The presumptive dignity and explicability of all species is Star Trek 101. There’s a reason the Enterprise doesn’t go into every first contact scenario with shields already raised, but it may never have been addressed as clumsily as here. In between check-ins with the Klingons and Lorca — who spends most of the episode bullying his science officer, Paul Stamets, into improving the spore drive sufficiently to rescue Klingon-besieged miners trapped in a web series green screen — Burnham and Landry have a truncated, clumsy, deeply dumb argument. Burnham’s weird search for the tardigrade’s underlying motives is entirely beside the point (even if the script eventually rewards her motivated reasoning). The creature’s immune to bat’leth’s and phaser fire, so Landry’s preferred plan to sample a claw nail for analysis sounds only logical. Too bad it leads to one of the dumbest decisions in Starfleet history, when Landry pops open the enclosure and attempts to procure a sample herself, armed only with the phaser rifle she already knew had no effect.

When the greasy trash bag monster killed Tasha Yar (Denise Crosby), it felt capricious and mean-spirited. The monster, Armus, hits her with a wave of energy that sends her flying. She lands already dead, dismissed as callously as any redshirt. But at least Tasha Yar died trying to rescue people, rather than auditioning for the chief of security dumbass award. Letting down the force field between you and a creature that ripped through a dozen Klingons is the kind of choice that’d be remarkably dumb in a B-horror movie context. Here, it’s just obscene.

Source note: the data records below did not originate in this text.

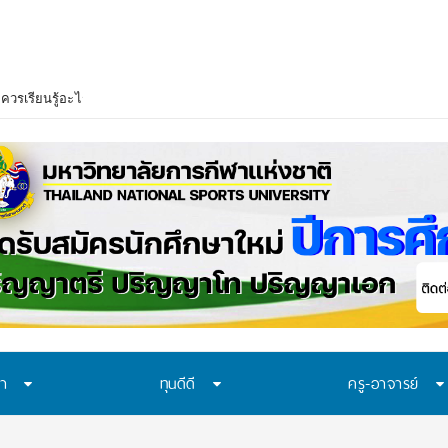
าควรเรียนรู้อะไร? 7 ระบบป้องกันที่โรงเรียนไทยควรมี ก่อนปัญหาของเด็กจะเดินไปถ
ษา
ทุนดีดี
ครู-อาจารย์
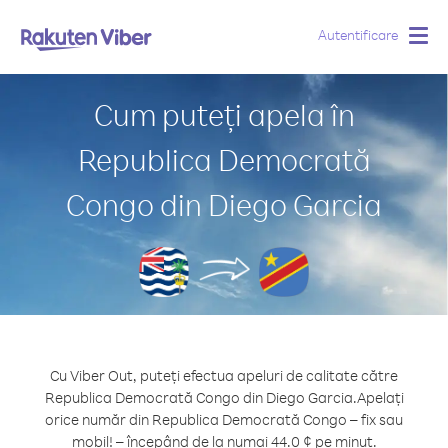
Autentificare
Togg
navig
Cum puteți apela în
Republica Democrată
Congo din Diego Garcia
Cu Viber Out, puteți efectua apeluri de calitate către
Republica Democrată Congo din Diego Garcia.
Apelați
orice număr din Republica Democrată Congo – fix sau
mobil! – începând de la numai 44.0 ¢ pe minut.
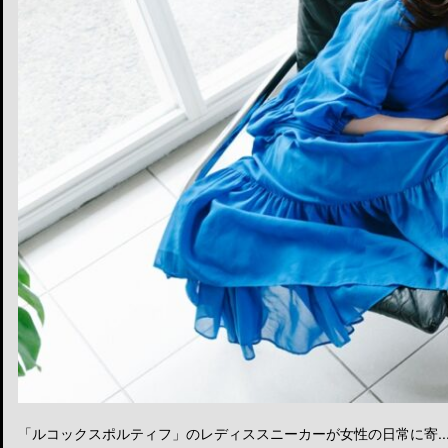
「ルコックスポルティフ」のレディススニーカーが女性の日常に寄..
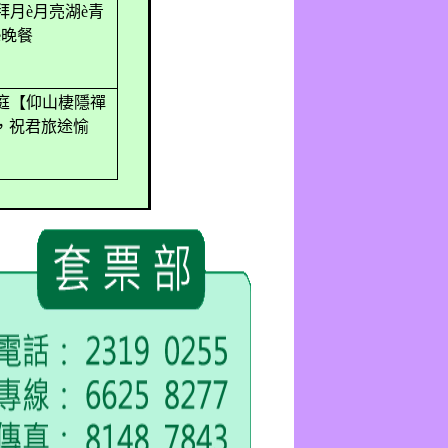
拜月
è
月亮湖
è
青
è
晚餐
庭【仰山棲隱禪
，祝君旅途愉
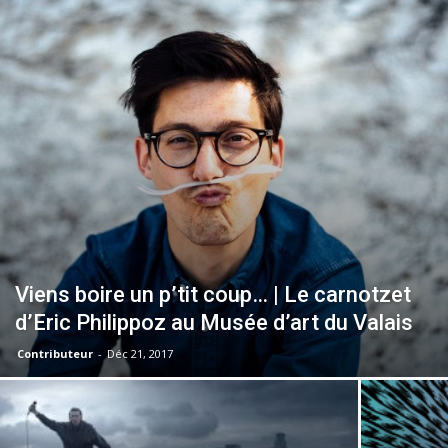
–
webzine
culturel
Viens boire un p’tit coup… | Le carnotzet
d’Eric Philippoz au Musée d’art du Valais
–
Contributeur
-
Déc 21, 2017
musique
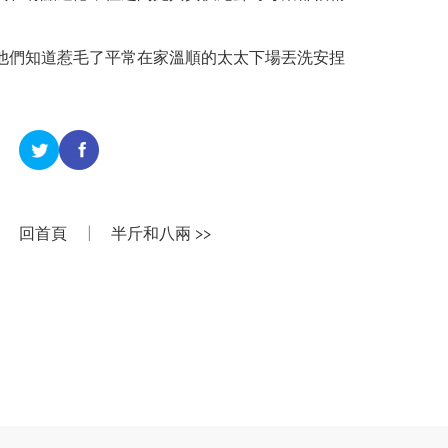
他們知道惹毛了平常在家溫順的太太下場丟洗安捏
回首頁
|
半斤和八兩 >>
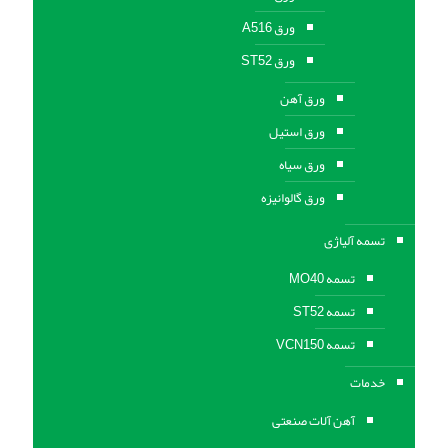
ورق A516
ورق ST52
ورق آهن
ورق استیل
ورق سیاه
ورق گالوانیزه
تسمه آلیاژی
تسمه MO40
تسمه ST52
تسمه VCN150
خدمات
آهن آلات صنعتی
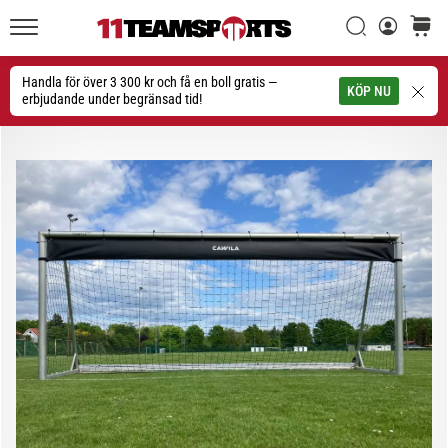
Sök
varuko
11teamsports.se
1. 7. 2025
•
Handla för över 3 300 kr och få en boll gratis —
Sök
KÖP NU
1 min. läsning
erbjudande under begränsad tid!
Play
for
More
Victories
Rusta
dig
för
dam-
EM
2025
med
officiella
tröjor
och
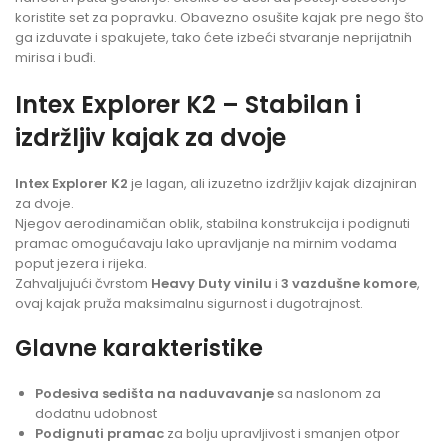
koristite set za popravku. Obavezno osušite kajak pre nego što
ga izduvate i spakujete, tako ćete izbeći stvaranje neprijatnih
mirisa i buđi.
Intex Explorer K2 – Stabilan i
izdržljiv kajak za dvoje
Intex Explorer K2
je lagan, ali izuzetno izdržljiv kajak dizajniran
za dvoje.
Njegov aerodinamičan oblik, stabilna konstrukcija i podignuti
pramac omogućavaju lako upravljanje na mirnim vodama
poput jezera i rijeka.
Zahvaljujući čvrstom
Heavy Duty vinilu
i
3 vazdušne komore
,
ovaj kajak pruža maksimalnu sigurnost i dugotrajnost.
Glavne karakteristike
Podesiva sedišta na naduvavanje
sa naslonom za
dodatnu udobnost
Podignuti pramac
za bolju upravljivost i smanjen otpor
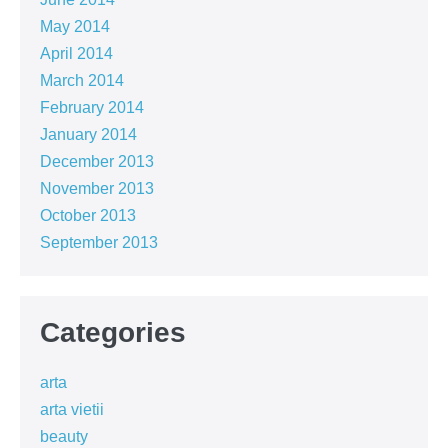
May 2014
April 2014
March 2014
February 2014
January 2014
December 2013
November 2013
October 2013
September 2013
Categories
arta
arta vietii
beauty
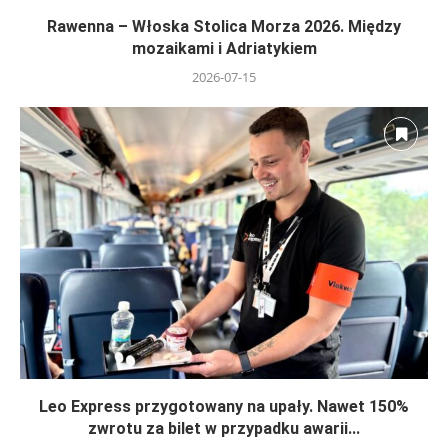
Rawenna – Włoska Stolica Morza 2026. Między
mozaikami i Adriatykiem
2026-07-15
Leo Express przygotowany na upały. Nawet 150%
zwrotu za bilet w przypadku awarii...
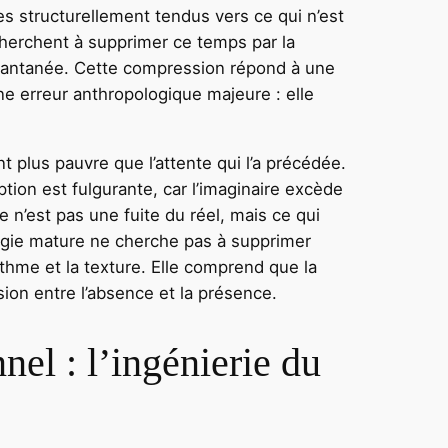
 structurellement tendus vers ce qui n’est
cherchent à supprimer ce temps par la
instantanée. Cette compression répond à une
e erreur anthropologique majeure : elle
 plus pauvre que l’attente qui l’a précédée.
ption est fulgurante, car l’imaginaire excède
re n’est pas une fuite du réel, mais ce qui
égie mature ne cherche pas à supprimer
e rythme et la texture. Elle comprend que la
sion entre l’absence et la présence.
el : l’ingénierie du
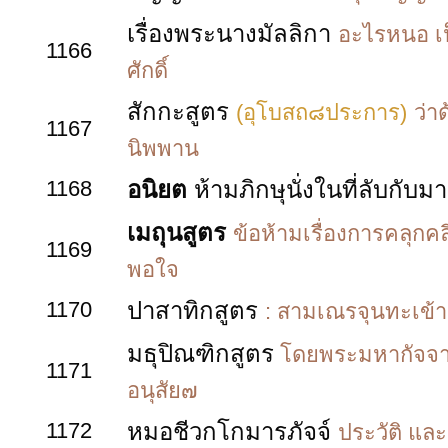
เรื่องพระนางมัลลิกา
อะไรหนอ เป็
1166
ศักดิ์
สักกะสูตร
(อุโบสถ๘ประการ)
ว่า
1167
นิพพาน
1168
อนิยต
ห้ามภิกษุนั่งในที่ลับกับม
เมถุนสูตร
ข้อห้ามเรื่องการคลุกคล
1169
พอใจ
1170
ปาสาทิกสูตร
: สามเณรจุนทะเข้าเ
มธุปิณฑิกสูตร
โดยพระมหากัจจ
1171
อนุสัย๗
1172
หมอชีวกโกมารภัจจ์
ประวัติ แล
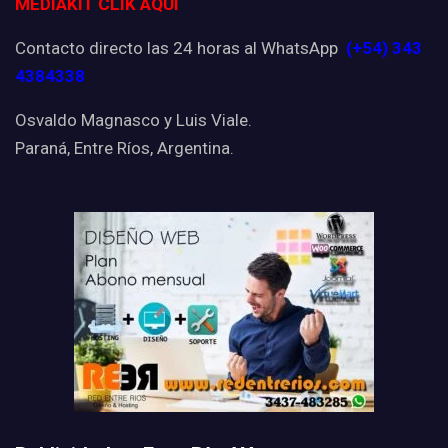
MEDIAKIT CLIK AQUI
Contacto directo las 24 horas al WhatsApp
(+54) 343
4384338
Osvaldo Magnasco y Luis Viale.
Paraná, Entre Ríos, Argentina.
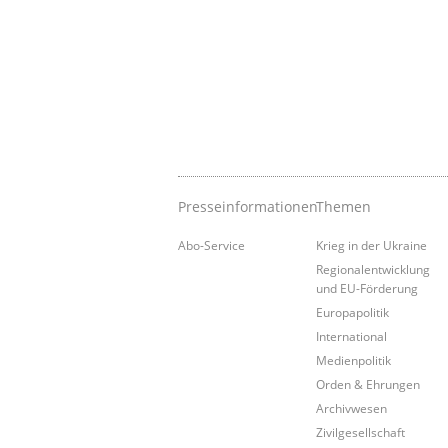
Presseinformationen
Themen
Abo-Service
Krieg in der Ukraine
Regionalentwicklung
und EU-Förderung
Europapolitik
International
Medienpolitik
Orden & Ehrungen
Archivwesen
Zivilgesellschaft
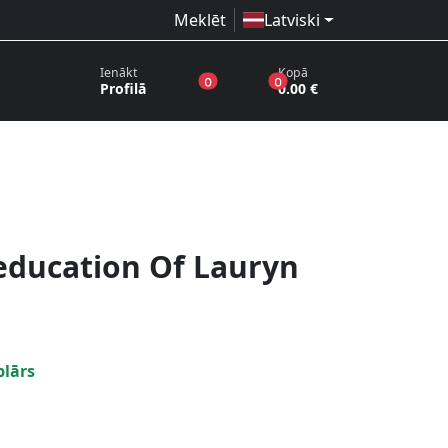
Meklēt
Latviski
Ienākt
Kopā
produkti vēlmju sarakstā
produkti grozā
0
0
Profilā
0.00 €
education Of Lauryn
plārs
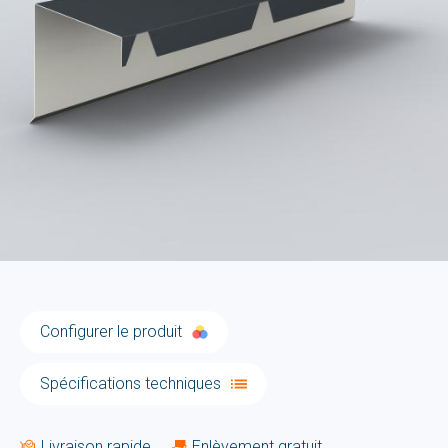
Configurer le produit
Spécifications techniques
Livraison rapide
Enlèvement gratuit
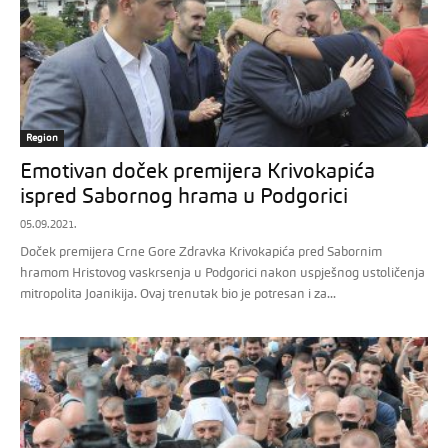
Region
Emotivan doček premijera Krivokapića
ispred Sabornog hrama u Podgorici
05.09.2021.
Doček premijera Crne Gore Zdravka Krivokapića pred Sabornim
hramom Hristovog vaskrsenja u Podgorici nakon uspješnog ustoličenja
mitropolita Joanikija. Ovaj trenutak bio je potresan i za...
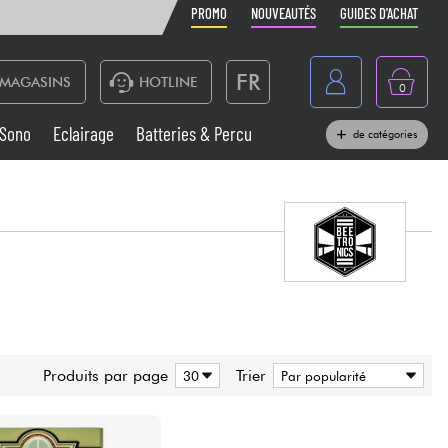
PROMO
NOUVEAUTÉS
GUIDES D'ACHAT
FR
MAGASINS
HOTLINE
0
Belgique
Sono
Eclairage
Batteries & Percu
de catégories
België
Claviers & Pianos
España
Casques
Deutschland
Nederland
Sono
English
Vents
Produits par page
Trier
Câbles & Access.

With Georgiou and now Landry dead, Discovery’s ensemble is losing its women characters at an incredible pace. Now it’s just Burnham and her roommate, Cadet Sylvia Tilly (Mary Wiseman), who is still a highlight in this fourth episode. Tilly really is one of the stranger and more interesting characters on TV right now: a genuine Con attendee geek who drops in like a fan gushing at the mic during a Q&A. It sounds annoying, but it’s really endearing and oddly self-referential, as Tilly steps up to deliver the sentimental pep talk we’d give beloved characters when they’re at their lowest.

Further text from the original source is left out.